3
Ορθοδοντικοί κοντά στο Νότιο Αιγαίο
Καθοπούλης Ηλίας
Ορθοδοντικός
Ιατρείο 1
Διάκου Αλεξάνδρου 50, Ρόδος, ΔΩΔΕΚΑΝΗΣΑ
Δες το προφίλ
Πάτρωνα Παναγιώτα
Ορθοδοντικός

---

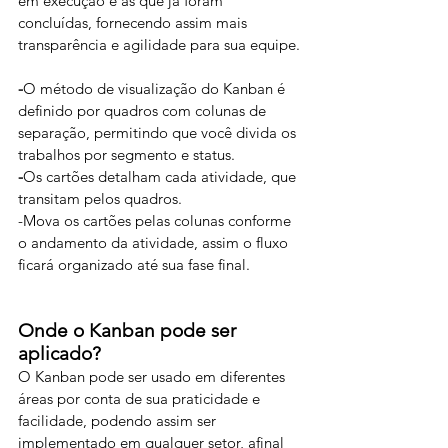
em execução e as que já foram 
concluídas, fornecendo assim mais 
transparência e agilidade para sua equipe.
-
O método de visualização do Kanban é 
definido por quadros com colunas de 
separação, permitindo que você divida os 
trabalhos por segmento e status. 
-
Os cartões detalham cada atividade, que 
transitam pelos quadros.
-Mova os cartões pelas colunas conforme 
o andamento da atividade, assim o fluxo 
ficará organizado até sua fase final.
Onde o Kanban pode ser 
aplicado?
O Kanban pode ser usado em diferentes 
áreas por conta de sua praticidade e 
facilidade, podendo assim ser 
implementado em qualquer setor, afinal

Work required:
The reply should consist solely of the lines above from the one that has "separação, permitindo que você divida os" through the one that has "implementado em qualquer setor, afinal", reproduced exactly.

Answer for the task:
separação, permitindo que você divida os 
trabalhos por segmento e status. 
-
Os cartões detalham cada atividade, que 
transitam pelos quadros.
-Mova os cartões pelas colunas conforme 
o andamento da atividade, assim o fluxo 
ficará organizado até sua fase final.
Onde o Kanban pode ser 
aplicado?
O Kanban pode ser usado em diferentes 
áreas por conta de sua praticidade e 
facilidade, podendo assim ser 
implementado em qualquer setor, afinal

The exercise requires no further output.